Industry insiders say the ATO is under intense pressure from the government’s newly established anti-phoenixing unit to make sure it is not or is not perceived to be enabling phoenixing. DOCA is a fully legal mechanism, intended to allow debt-laden businesses to negotiate with their creditors and agree a timeline for an agreed part repayment of the debt from a business that then trades on. However in practice it often means the company in trouble is able to offload its debts for a fraction of the amount it owes and carry on as before.

This leaves rival companies furious, as they argue they are having to price their jobs to pay their tax bill and other unsecured creditors in full, where the DOCA company does not.

Debts owed by Picton include $2.25m to unsecured creditors, $663,500 to employees, and $6.8m to secured creditors, of which $5m is owed to the primary creditor Westpac against the directors’ property, $1.46m owed to the secondary creditor NAB against the KBA ten-colour, and $382,000 owed to the third creditor, the CBA, against the company’s two Kodak Nexpresses.

Of the unsecured creditors the ATO is owed $1.3m, with a major paper merchant owed several hundred thousand dollars, although the merchant was insured. Total amount owed to unsecured creditors owed more than $10,000 apart from the ATO is $884,000, with $94,000 in total owed to those with less than $10,000 due. Related parties are owed $1.27m, with Dennis Hague in for $800,000 of that.

Cor Cordis says if the company is liquidated all unsecured creditors will receive nil cents in the dollar on the debts. Employees will receive 100c in the dollar in DOCA, but down to as little as 2.6c in the dollar if the company goes into liquidation.

The DOCA would enable the administration to end, and Picton directors Garry Kennedy and Dennis Hague to run the company as before, but with the $2.25m debt to unsecured creditors placed in a creditors trust, which would pay 15c in the dollar for creditors owed more than $10,000 – which is almost all of it – and between 79c and 100c in the dollar to those owed less than $10,000.

Hague and Kennedy have said they will put $205,000 into the trust within a month and a further $290,000 by next December. Under the proposed creditors trust employees will receive 100c in the dollar that is owed to them.

Cor Cordis has had the business up for sale since May, with 23 parties expressing an interest. All offers have been considered in conjunction with the DOCA proposal. Of the 23 parties 18 received confidentiality agreements, and five made offers, but all of them were only for the main press, a KBA ten-colour B1 perfector, with the offers likely to have come from the big UK and German second-hand machinery dealers.

Print21 has reached out to Garry Kennedy and Dennis Hague for comment.

3 Responses to “EXCLUSIVE: Taxman battles administrator over Picton plan”

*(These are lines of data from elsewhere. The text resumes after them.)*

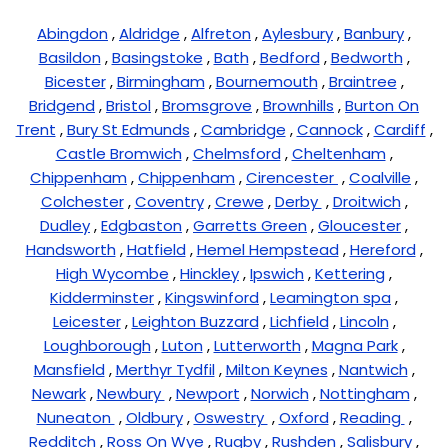
Abingdon
,
Aldridge
,
Alfreton
,
Aylesbury
,
Banbury
,
Basildon
,
Basingstoke
,
Bath
,
Bedford
,
Bedworth
,
Bicester
,
Birmingham
,
Bournemouth
,
Braintree
,
Bridgend
,
Bristol
,
Bromsgrove
,
Brownhills
,
Burton On
Trent
,
Bury St Edmunds
,
Cambridge
,
Cannock
,
Cardiff
,
Castle Bromwich
,
Chelmsford
,
Cheltenham
,
Chippenham
,
Chippenham
,
Cirencester
,
Coalville
,
Colchester
,
Coventry
,
Crewe
,
Derby
,
Droitwich
,
Dudley
,
Edgbaston
,
Garretts Green
,
Gloucester
,
Handsworth
,
Hatfield
,
Hemel Hempstead
,
Hereford
,
High Wycombe
,
Hinckley
,
Ipswich
,
Kettering
,
Kidderminster
,
Kingswinford
,
Leamington spa
,
Leicester
,
Leighton Buzzard
,
Lichfield
,
Lincoln
,
Loughborough
,
Luton
,
Lutterworth
,
Magna Park
,
Mansfield
,
Merthyr Tydfil
,
Milton Keynes
,
Nantwich
,
Newark
,
Newbury
,
Newport
,
Norwich
,
Nottingham
,
Nuneaton
,
Oldbury
,
Oswestry
,
Oxford
,
Reading
,
Redditch
,
Ross On Wye
,
Rugby
,
Rushden
,
Salisbury
,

  1. November 03, 2018 at 9:35 am,

    banksy
    said:

    Wait – did the ATO finally kill phoenixing in print?

    What a glorious day! And even better they are refusing to play the game with the scumbag insolvency industry who promulgate these plans while looting the corpses for themselves.

    I hope the ATO keep it up and nail all of these guys to the wall.

  2. November 05, 2018 at 9:56 pm,

    Cobber
    said:

    The Phoenix will rise

  3. November 06, 2018 at 10:07 pm,

    Old Fashioned
    said:

    An interesting article, a few questions that would be worth further discussion:

    i) so what happens with the $660,000 of employee entitlements?

    ii) if the staff agree to the DOCA does it affect their eligibility for GEER’s?